[<prev] [next>] [<thread-prev] [thread-next>] [day] [month] [year] [list]
Message-ID: <CAP-5=fXGXqkTbSwKv7eq9UkPvVqRJXDm3E-XNxD8+5fmQk3bpg@mail.gmail.com>
Date: Wed, 27 May 2020 12:00:50 -0700
From: Ian Rogers <irogers@...gle.com>
To: Steve MacLean <steve.maclean@...ux.microsoft.com>
Cc: Steve MacLean <Steve.MacLean@...rosoft.com>,
Peter Zijlstra <peterz@...radead.org>,
Ingo Molnar <mingo@...hat.com>,
Arnaldo Carvalho de Melo <acme@...nel.org>,
Mark Rutland <mark.rutland@....com>,
Alexander Shishkin <alexander.shishkin@...ux.intel.com>,
Jiri Olsa <jolsa@...hat.com>,
Namhyung Kim <namhyung@...nel.org>,
Stephane Eranian <eranian@...gle.com>,
LKML <linux-kernel@...r.kernel.org>
Subject: Re: [PATCH v4] perf inject --jit: Remove //anon mmap events
On Tue, May 26, 2020 at 6:52 PM Steve MacLean
<steve.maclean@...ux.microsoft.com> wrote:
>
> From: Steve MacLean <Steve.MacLean@...rosoft.com>
>
> **perf-<pid>.map and jit-<pid>.dump designs:
>
> When a JIT generates code to be executed, it must allocate memory and
> mark it executable using an mmap call.
>
> *** perf-<pid>.map design
>
> The perf-<pid>.map assumes that any sample recorded in an anonymous
> memory page is JIT code. It then tries to resolve the symbol name by
> looking at the process' perf-<pid>.map.
>
> *** jit-<pid>.dump design
>
> The jit-<pid>.dump mechanism takes a different approach. It requires a JIT
> to write a `<path>/jit-<pid>.dump` file. This file must also be mmapped
> so that perf inject -jit can find the file. The JIT must also add
> JIT_CODE_LOAD records for any functions it generates. The records are
> timestamped using a clock which can be correlated to the perf record
> clock.
>
> After perf record, the `perf inject -jit` pass parses the recording
> looking for a `<path>/jit-<pid>.dump` file. When it finds the file, it
> parses it and for each JIT_CODE_LOAD record:
> * creates an elf file `<path>/jitted-<pid>-<code_index>.so
> * injects a new mmap record mapping the new elf file into the process.
>
> *** Coexistence design
>
> The kernel and perf support both of these mechanisms. We need to make
> sure perf works on an app supporting either or both of these mechanisms.

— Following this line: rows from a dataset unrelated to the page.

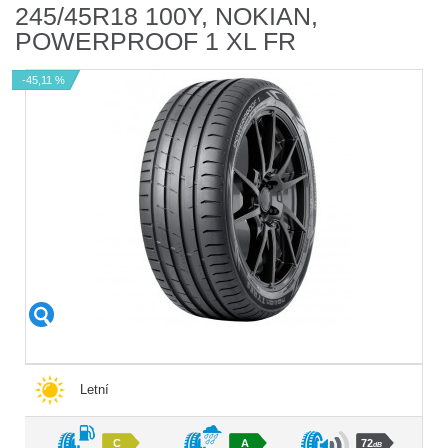
245/45R18 100Y, NOKIAN,
POWERPROOF 1 XL FR
-45,11 %
Letní
C
A
72
dB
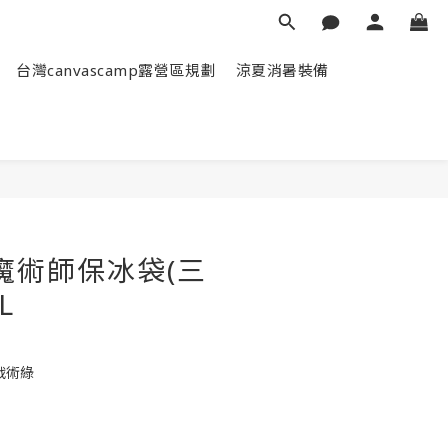
台灣canvascamp露營區規劃
涼夏消暑裝備
立即購買
魔術師保冰袋(三
L
戰術綠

> Both designs rely on mmap records to determine how to resolve an ip
> address.
>
> The mmap records of both techniques by definition overlap. When the JIT
> compiles a method, it must:
> * allocate memory (mmap)
> * add execution privilege (mprotect or mmap. either will
> generate an mmap event form the kernel to perf)
> * compile code into memory
> * add a function record to perf-<pid>.map and/or jit-<pid>.dump
>
> Because the jit-<pid>.dump mechanism supports greater capabilities, perf
> prefers the symbols from jit-<pid>.dump. It implements this based on
> timestamp ordering of events. There is an implicit ASSUMPTION that the
> JIT_CODE_LOAD record timestamp will be after the // anon mmap event that
> was generated during memory allocation or adding the execution privilege setting.
>
> *** Problems with the ASSUMPTION
>
> The ASSUMPTION made in the Coexistence design section above is violated
> in the following scenario.
>
> *** Scenario
>
> While a JIT is jitting code it will eventually need to commit more
> pages and change these pages to executable permissions. Typically the
> JIT will want these collocated to minimize branch displacements.
>
> The kernel will coalesce these anonymous mapping with identical
> permissions before sending an MMAP event for the new pages. The address
> range of the new mmap will not be just the most recently mmap pages.
> It will include the entire coalesced mmap region.
>
> See mm/mmap.c
>
> unsigned long mmap_region(struct file *file, unsigned long addr,
> unsigned long len, vm_flags_t vm_flags, unsigned long pgoff,
> struct list_head *uf)
> {
> ...
> /*
> * Can we just expand an old mapping?
> */
> ...
> perf_event_mmap(vma);
> ...
> }
>
> *** Symptoms
>
> The coalesced // anon mmap event will be timestamped after the
> JIT_CODE_LOAD records. This means it will be used as the most recent
> mapping for that entire address range. For remaining events it will look at the
> inferior perf-<pid>.map for symbols.
>
> If both mechanisms are supported, the symbol will appear twice with
> different module names. This causes weird behavior in reporting.
>
> If only jit-<pid>.dump is supported, the symbol will no longer be resolved.
>
> ** Implemented solution
>
> This patch solves the issue by removing // anon mmap events for any
> process which has a valid jit-<pid>.dump file.
>
> It tracks on a per process basis to handle the case where some running
> apps support jit-<pid>.dump, but some only support perf-<pid>.map.
>
> It adds new assumptions:
> * // anon mmap events are only required for perf-<pid>.map support.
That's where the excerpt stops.